▶

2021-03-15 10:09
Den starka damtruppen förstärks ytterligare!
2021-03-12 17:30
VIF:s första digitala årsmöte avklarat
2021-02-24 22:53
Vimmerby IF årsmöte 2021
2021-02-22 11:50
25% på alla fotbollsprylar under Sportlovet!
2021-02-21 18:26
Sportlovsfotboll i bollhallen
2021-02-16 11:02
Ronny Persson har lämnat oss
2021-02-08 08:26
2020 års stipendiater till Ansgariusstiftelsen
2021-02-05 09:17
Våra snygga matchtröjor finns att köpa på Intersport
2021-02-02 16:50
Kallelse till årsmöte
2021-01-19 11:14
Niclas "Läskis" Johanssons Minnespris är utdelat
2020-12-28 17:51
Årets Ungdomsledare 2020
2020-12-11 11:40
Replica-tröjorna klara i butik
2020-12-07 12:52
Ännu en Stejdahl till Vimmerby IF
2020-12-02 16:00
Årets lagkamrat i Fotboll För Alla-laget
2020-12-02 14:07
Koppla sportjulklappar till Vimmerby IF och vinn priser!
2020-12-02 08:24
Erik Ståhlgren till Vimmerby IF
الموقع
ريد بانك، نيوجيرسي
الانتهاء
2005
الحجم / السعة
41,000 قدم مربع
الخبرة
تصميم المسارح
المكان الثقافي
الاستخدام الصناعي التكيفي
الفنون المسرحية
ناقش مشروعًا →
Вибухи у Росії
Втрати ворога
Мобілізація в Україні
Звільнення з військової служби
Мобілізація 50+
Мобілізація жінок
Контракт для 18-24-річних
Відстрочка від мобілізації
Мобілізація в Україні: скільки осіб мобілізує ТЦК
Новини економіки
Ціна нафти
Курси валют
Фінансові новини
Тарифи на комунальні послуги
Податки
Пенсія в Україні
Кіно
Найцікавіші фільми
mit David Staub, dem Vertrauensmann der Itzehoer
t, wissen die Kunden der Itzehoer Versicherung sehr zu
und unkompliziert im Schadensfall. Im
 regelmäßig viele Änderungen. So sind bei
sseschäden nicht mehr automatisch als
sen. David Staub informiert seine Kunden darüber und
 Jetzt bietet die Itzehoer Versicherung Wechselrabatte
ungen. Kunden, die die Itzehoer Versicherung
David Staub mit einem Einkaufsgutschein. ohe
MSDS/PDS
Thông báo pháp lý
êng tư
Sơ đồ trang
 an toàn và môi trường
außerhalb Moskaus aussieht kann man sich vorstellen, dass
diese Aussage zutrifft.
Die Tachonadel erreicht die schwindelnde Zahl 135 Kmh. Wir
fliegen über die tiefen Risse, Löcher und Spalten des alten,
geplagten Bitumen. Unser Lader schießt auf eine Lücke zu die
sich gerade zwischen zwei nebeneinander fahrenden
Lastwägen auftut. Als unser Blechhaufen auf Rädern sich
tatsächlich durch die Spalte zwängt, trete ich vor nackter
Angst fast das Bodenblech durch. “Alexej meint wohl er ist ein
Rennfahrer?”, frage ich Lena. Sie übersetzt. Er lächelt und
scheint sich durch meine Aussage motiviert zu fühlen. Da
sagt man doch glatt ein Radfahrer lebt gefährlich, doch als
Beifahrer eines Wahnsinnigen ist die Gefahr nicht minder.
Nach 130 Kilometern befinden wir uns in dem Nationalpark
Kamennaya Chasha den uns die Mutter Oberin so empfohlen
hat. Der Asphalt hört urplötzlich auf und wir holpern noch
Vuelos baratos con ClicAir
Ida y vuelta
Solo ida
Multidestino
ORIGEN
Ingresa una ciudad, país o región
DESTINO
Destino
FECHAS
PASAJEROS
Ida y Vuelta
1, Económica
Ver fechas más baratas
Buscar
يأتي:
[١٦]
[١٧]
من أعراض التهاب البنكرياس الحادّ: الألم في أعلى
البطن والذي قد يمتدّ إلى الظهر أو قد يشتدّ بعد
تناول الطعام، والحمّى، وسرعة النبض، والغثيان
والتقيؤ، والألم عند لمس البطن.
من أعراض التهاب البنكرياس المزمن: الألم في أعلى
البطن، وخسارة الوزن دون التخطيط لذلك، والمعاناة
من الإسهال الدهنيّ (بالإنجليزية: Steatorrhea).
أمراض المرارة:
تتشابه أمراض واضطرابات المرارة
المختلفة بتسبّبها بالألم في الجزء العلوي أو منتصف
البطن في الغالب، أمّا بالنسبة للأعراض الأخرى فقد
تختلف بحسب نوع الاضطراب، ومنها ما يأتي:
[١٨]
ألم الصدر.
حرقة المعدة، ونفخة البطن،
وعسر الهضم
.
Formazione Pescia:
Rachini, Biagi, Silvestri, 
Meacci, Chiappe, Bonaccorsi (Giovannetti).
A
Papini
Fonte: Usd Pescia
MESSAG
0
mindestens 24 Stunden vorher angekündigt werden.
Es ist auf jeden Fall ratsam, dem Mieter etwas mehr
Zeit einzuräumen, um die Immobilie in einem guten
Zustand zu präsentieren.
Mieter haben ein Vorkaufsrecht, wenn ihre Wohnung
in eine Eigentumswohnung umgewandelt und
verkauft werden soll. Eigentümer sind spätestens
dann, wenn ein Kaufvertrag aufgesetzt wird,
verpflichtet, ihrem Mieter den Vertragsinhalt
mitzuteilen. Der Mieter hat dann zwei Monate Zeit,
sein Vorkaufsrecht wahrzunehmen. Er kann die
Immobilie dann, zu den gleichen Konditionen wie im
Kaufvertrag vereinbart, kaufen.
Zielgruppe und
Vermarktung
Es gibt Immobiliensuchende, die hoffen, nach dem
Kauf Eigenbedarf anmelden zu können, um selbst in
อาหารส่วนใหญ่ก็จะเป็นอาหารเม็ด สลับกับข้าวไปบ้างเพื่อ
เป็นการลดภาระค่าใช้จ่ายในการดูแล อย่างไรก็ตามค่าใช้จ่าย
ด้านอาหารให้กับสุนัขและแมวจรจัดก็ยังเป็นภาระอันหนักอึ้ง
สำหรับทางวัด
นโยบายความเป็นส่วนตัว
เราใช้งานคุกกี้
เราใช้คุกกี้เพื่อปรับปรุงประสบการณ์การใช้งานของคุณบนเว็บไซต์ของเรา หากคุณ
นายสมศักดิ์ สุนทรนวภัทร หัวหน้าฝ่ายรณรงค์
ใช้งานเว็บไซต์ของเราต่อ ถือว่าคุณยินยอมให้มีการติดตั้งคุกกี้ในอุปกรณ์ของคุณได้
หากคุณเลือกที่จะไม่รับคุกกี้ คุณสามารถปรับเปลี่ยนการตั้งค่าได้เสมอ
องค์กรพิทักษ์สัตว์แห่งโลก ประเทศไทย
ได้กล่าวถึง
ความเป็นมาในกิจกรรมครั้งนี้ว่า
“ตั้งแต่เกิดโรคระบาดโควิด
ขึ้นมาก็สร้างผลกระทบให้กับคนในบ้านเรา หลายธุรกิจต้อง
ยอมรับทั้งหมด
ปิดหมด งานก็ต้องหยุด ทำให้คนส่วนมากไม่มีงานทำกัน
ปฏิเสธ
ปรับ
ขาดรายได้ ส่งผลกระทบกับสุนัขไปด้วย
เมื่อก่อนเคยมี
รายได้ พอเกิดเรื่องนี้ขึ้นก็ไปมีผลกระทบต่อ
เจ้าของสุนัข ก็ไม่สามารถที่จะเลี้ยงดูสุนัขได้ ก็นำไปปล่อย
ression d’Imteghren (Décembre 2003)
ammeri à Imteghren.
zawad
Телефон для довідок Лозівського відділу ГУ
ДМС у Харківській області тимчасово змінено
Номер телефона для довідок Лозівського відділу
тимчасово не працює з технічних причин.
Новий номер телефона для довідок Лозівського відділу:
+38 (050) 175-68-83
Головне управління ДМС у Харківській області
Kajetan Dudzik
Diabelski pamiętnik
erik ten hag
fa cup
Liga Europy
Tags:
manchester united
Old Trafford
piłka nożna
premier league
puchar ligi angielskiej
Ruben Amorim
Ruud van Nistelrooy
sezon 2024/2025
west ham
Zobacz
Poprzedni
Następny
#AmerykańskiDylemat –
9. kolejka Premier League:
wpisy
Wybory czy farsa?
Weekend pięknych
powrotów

◀

Wherever a line in the listing contains the word "Kunden", copy that line out.

t, wissen die Kunden der Itzehoer Versicherung sehr zu
sen. David Staub informiert seine Kunden darüber und
ungen. Kunden, die die Itzehoer Versicherung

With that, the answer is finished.